Results from DuPage County, once the center of suburban Republicanism, were especially telling. Bailey lost to Pritzker by more than 51,000 votes in DuPage, and GOP challengers in several congressional districts lost to Democratic incumbents by a total of more than 45,000 votes.

In a Supreme Court race, Republican Justice Mike Burke of Elmhurst, which is in DuPage, lost the county to Democrat Mary Kay O’Brien of Essex by nearly 32,000 votes.

Gwen Henry, a former Wheaton mayor who has been DuPage County treasurer since 2006, was a rare GOP bright spot, winning reelection by more than 11,000 votes. But former state Rep. Deb Conroy of Villa Park became the first woman in history and first Democrat in 75 years to win the race for county board chair.

The results in DuPage, the state party analysis said, proved that “not all Republican voters voted for all Republican candidates.”

The analysis was presented to Republicans in early December at a postelection meeting of the state Republican Central Committee attended by more than 100 political activists and rural grassroots supporters, most of whom contended the state GOP did not do enough to help Bailey.

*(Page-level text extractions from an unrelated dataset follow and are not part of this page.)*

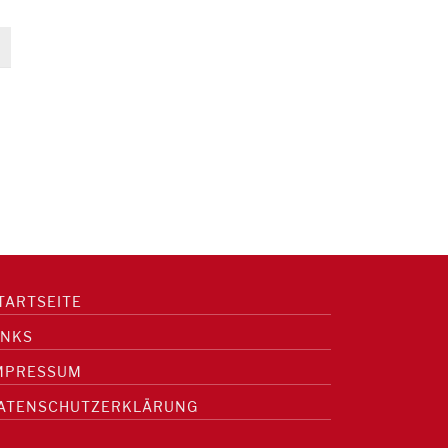
TARTSEITE
INKS
MPRESSUM
ATENSCHUTZERKLÄRUNG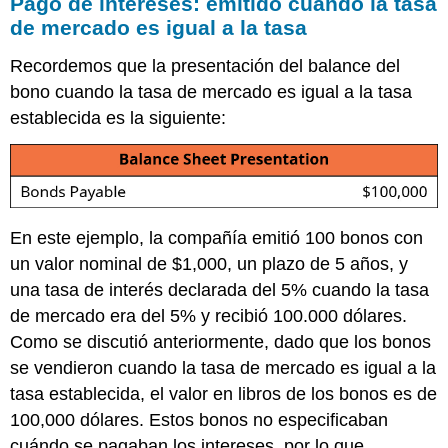
Pago de intereses: emitido cuando la tasa
de mercado es igual a la tasa
Recordemos que la presentación del balance del
bono cuando la tasa de mercado es igual a la tasa
establecida es la siguiente:
En este ejemplo, la compañía emitió 100 bonos con
un valor nominal de $1,000, un plazo de 5 años, y
una tasa de interés declarada del 5% cuando la tasa
de mercado era del 5% y recibió 100.000 dólares.
Como se discutió anteriormente, dado que los bonos
se vendieron cuando la tasa de mercado es igual a la
tasa establecida, el valor en libros de los bonos es de
100,000 dólares. Estos bonos no especificaban
cuándo se pagaban los intereses, por lo que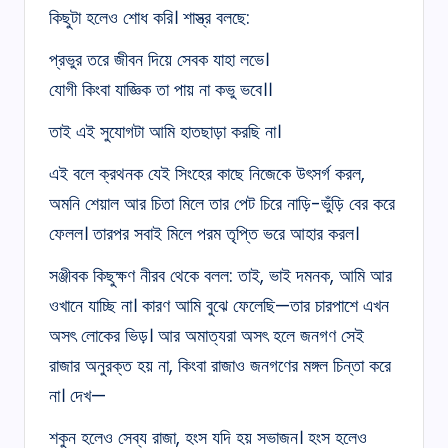
কিছুটা হলেও শোধ করি। শাস্ত্র বলছে:
প্রভুর তরে জীবন দিয়ে সেবক যাহা লভে।
যোগী কিংবা যাজ্ঞিক তা পায় না কভু ভবে।।
তাই এই সুযোগটা আমি হাতছাড়া করছি না।
এই বলে ক্রথনক যেই সিংহের কাছে নিজেকে উৎসর্গ করল,
অমনি শেয়াল আর চিতা মিলে তার পেট চিরে নাড়ি-ভুঁড়ি বের করে
ফেলল। তারপর সবাই মিলে পরম তৃপ্তি ভরে আহার করল।
সঞ্জীবক কিছুক্ষণ নীরব থেকে বলল: তাই, ভাই দমনক, আমি আর
ওখানে যাচ্ছি না। কারণ আমি বুঝে ফেলেছি—তার চারপাশে এখন
অসৎ লোকের ভিড়। আর অমাত্যরা অসৎ হলে জনগণ সেই
রাজার অনুরক্ত হয় না, কিংবা রাজাও জনগণের মঙ্গল চিন্তা করে
না। দেখ—
শকুন হলেও সেব্য রাজা, হংস যদি হয় সভাজন। হংস হলেও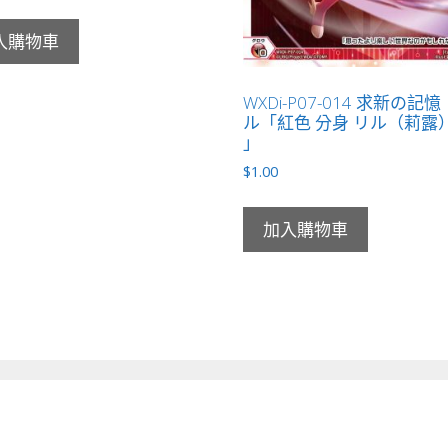
入購物車
WXDi-P07-014 求新の記
ル「紅色 分身 リル（莉露） 
」
$
1.00
加入購物車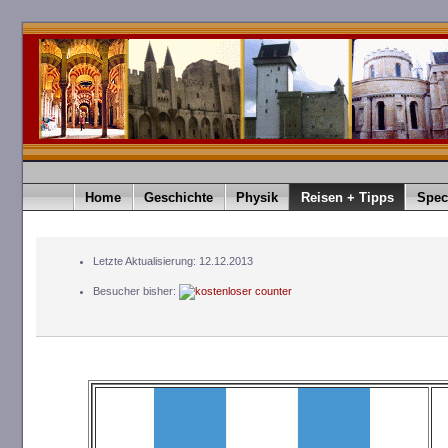
Home
Geschichte
Physik
Reisen + Tipps
Spec
Letzte Aktualisierung: 12.12.2013
Besucher bisher: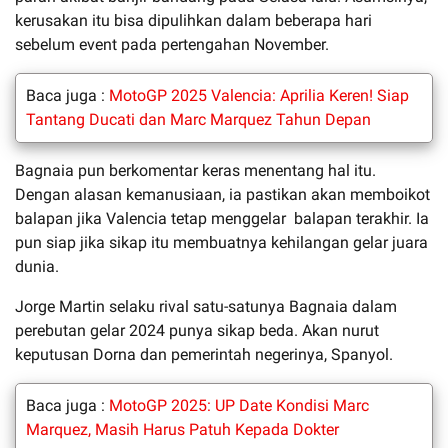
kerusakan itu bisa dipulihkan dalam beberapa hari
sebelum event pada pertengahan November.
Baca juga :
MotoGP 2025 Valencia: Aprilia Keren! Siap
Tantang Ducati dan Marc Marquez Tahun Depan
Bagnaia pun berkomentar keras menentang hal itu.
Dengan alasan kemanusiaan, ia pastikan akan memboikot
balapan jika Valencia tetap menggelar balapan terakhir. Ia
pun siap jika sikap itu membuatnya kehilangan gelar juara
dunia.
Jorge Martin selaku rival satu-satunya Bagnaia dalam
perebutan gelar 2024 punya sikap beda. Akan nurut
keputusan Dorna dan pemerintah negerinya, Spanyol.
Baca juga :
MotoGP 2025: UP Date Kondisi Marc
Marquez, Masih Harus Patuh Kepada Dokter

Some activists accused GOP leaders of using the data presentation as a stall tactic to keep them from voicing their frustration in a public comment period.

At the session, state GOP Chair Don Tracy said the data reflected the need for the party to put a newfound emphasis on recapturing the suburbs, but he offered no game plan.

In their op-ed, the four “Eastern Bloc” lawmakers said they were not contending “that conservatives should be held harmless for the election debacle this year” and that “electability, capability and political talent are also essential ingredients to be politically successful in Illinois.”

But they also wrote that “the base of our party is tired of being ignored.”

“We need an actual message,” the lawmakers said.

For Republicans to be successful, however, the data indicates any message must play to a suburban voting population whose diversity, ideology and values are increasingly at odds with the declining rural populations the four legislators represent.